Saved entries:
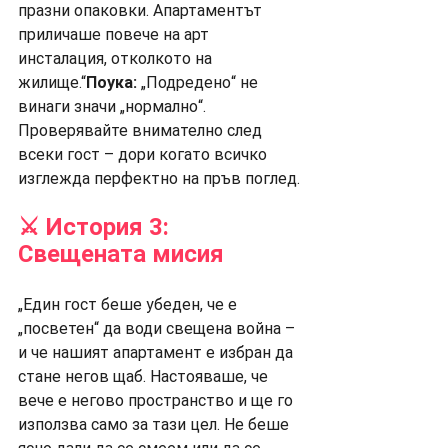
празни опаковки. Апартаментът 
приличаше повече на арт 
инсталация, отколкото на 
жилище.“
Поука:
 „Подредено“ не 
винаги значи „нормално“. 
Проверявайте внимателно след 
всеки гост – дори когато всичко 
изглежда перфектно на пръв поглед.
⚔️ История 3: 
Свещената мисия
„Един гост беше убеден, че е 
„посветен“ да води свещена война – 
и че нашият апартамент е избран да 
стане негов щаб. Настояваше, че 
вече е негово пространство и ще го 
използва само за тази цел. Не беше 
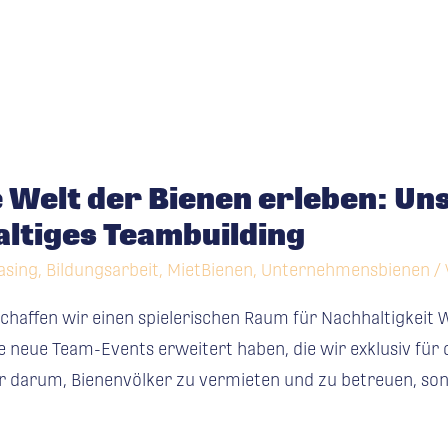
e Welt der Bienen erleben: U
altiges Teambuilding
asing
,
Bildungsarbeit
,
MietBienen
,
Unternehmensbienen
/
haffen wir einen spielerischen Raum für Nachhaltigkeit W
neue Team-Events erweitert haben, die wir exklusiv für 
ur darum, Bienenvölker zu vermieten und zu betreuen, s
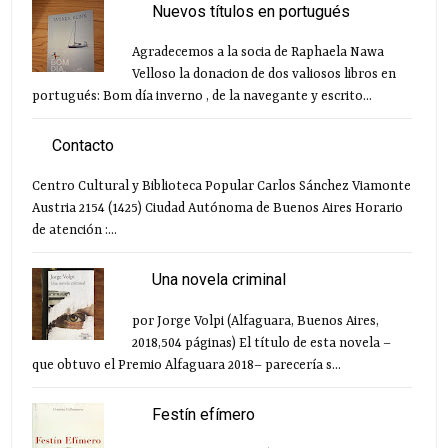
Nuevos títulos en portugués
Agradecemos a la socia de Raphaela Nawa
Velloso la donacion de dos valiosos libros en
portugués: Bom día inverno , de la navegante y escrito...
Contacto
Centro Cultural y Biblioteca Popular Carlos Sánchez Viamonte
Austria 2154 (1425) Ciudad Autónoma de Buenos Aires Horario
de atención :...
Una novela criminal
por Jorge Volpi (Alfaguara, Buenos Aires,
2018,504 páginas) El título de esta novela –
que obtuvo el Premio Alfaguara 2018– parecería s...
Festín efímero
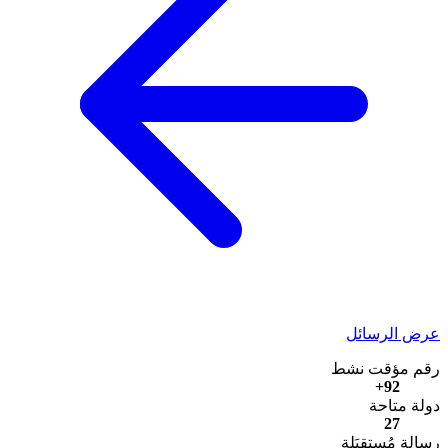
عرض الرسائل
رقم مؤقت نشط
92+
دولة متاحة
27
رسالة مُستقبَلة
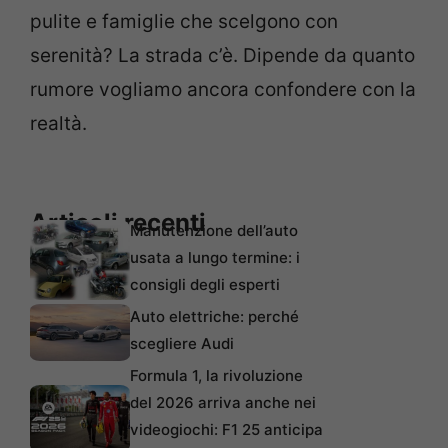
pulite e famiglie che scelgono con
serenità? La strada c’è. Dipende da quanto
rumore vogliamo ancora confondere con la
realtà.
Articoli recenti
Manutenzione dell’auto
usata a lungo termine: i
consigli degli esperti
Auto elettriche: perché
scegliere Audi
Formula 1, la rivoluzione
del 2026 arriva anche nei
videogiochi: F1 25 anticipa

EXERCISE AIM:
Repeat each entry above exactly, passing over any images.

RESPONSE FOR THIS EXERCISE:
празни опаковки. Апартаментът 
приличаше повече на арт 
инсталация, отколкото на 
жилище.“
Поука:
 „Подредено“ не 
винаги значи „нормално“. 
Проверявайте внимателно след 
всеки гост – дори когато всичко 
изглежда перфектно на пръв поглед.
⚔️ История 3: 
Свещената мисия
„Един гост беше убеден, че е 
„посветен“ да води свещена война – 
и че нашият апартамент е избран да 
стане негов щаб. Настояваше, че 
вече е негово пространство и ще го 
използва само за тази цел. Не беше 
e Welt der Bienen erleben: U
altiges Teambuilding
asing
,
Bildungsarbeit
,
MietBienen
,
Unternehmensbienen
/
haffen wir einen spielerischen Raum für Nachhaltigkeit W
neue Team-Events erweitert haben, die wir exklusiv für 
ur darum, Bienenvölker zu vermieten und zu betreuen, s
Nuevos títulos en portugués
Agradecemos a la socia de Raphaela Nawa
Velloso la donacion de dos valiosos libros en
portugués: Bom día inverno , de la navegante y escrito...
Contacto
Centro Cultural y Biblioteca Popular Carlos Sánchez Viamonte
Austria 2154 (1425) Ciudad Autónoma de Buenos Aires Horario
de atención :...
Una novela criminal
por Jorge Volpi (Alfaguara, Buenos Aires,
2018,504 páginas) El título de esta novela –
que obtuvo el Premio Alfaguara 2018– parecería s...
Festín efímero
عرض الرسائل
رقم مؤقت نشط
92+
دولة متاحة
27
رسالة مُستقبَلة
pulite e famiglie che scelgono con
serenità? La strada c’è. Dipende da quanto
rumore vogliamo ancora confondere con la
realtà.
Articoli recenti
Manutenzione dell’auto
usata a lungo termine: i
consigli degli esperti
Auto elettriche: perché
scegliere Audi
Formula 1, la rivoluzione
del 2026 arriva anche nei
videogiochi: F1 25 anticipa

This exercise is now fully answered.